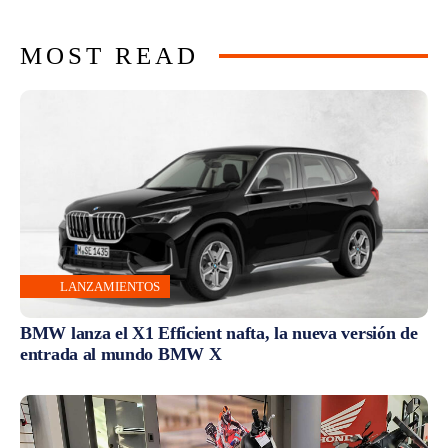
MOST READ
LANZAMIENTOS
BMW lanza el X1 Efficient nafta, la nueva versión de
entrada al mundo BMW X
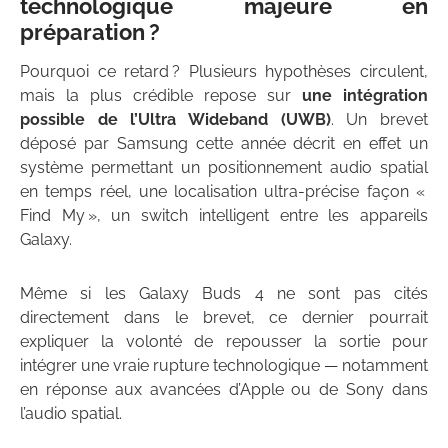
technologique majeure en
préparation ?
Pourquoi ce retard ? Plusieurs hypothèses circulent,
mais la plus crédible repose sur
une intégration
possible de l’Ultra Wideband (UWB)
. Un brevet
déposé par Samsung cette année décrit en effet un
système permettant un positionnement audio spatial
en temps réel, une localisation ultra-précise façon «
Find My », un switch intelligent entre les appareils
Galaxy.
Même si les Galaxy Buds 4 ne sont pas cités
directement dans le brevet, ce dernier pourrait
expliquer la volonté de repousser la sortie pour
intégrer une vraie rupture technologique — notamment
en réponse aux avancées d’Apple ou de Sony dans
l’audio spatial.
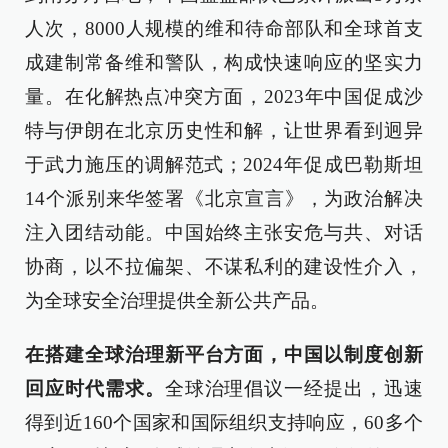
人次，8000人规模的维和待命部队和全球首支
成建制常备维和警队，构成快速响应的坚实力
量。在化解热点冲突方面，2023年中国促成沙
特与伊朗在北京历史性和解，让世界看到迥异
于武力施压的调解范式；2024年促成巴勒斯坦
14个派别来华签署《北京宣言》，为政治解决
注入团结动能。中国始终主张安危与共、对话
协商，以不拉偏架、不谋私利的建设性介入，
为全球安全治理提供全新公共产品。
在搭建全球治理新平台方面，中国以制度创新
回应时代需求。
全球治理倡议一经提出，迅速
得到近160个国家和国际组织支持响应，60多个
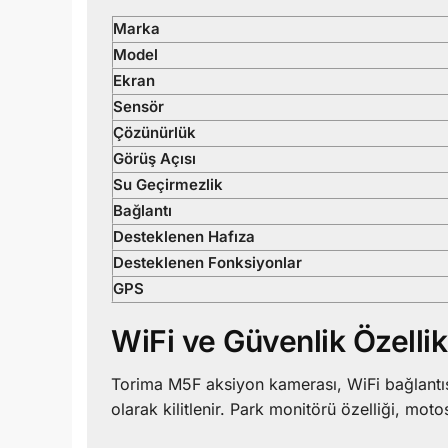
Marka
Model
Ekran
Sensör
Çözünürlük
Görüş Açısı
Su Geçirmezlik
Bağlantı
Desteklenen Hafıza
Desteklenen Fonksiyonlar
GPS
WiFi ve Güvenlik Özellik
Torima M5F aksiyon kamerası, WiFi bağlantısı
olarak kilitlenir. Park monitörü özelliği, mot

☆ ☆ ☆ ☆

Task directions:
Would you copy out every line in the records that includes the string "audio"?

Response:
système permettant un positionnement audio spatial
l’audio spatial.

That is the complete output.